PROBLEM
Lines holding the word "hojas" in the following material must be counted; give only the resulting number.

========

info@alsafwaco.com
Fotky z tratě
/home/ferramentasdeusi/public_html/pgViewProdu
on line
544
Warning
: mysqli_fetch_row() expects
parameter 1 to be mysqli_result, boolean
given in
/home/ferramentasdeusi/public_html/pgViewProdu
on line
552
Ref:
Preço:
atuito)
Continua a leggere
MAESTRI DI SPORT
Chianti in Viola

========

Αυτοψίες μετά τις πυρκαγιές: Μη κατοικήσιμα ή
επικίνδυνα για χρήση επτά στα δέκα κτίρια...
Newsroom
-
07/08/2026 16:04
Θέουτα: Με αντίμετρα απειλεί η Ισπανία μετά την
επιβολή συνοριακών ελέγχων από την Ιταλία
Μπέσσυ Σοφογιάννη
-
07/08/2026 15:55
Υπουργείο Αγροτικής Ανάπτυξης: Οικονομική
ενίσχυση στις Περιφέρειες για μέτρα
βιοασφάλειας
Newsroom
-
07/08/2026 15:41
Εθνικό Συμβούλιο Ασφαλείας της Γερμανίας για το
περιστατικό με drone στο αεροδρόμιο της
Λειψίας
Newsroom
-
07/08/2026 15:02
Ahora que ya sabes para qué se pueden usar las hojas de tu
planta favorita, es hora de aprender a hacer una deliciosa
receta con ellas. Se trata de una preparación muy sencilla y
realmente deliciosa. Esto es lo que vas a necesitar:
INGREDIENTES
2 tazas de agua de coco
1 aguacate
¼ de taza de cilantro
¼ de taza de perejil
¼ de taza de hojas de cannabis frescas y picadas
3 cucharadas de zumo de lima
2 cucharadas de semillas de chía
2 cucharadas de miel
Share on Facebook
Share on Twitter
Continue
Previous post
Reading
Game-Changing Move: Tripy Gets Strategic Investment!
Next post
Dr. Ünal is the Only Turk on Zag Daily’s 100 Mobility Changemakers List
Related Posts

========

PROBLEM SOLUTION
2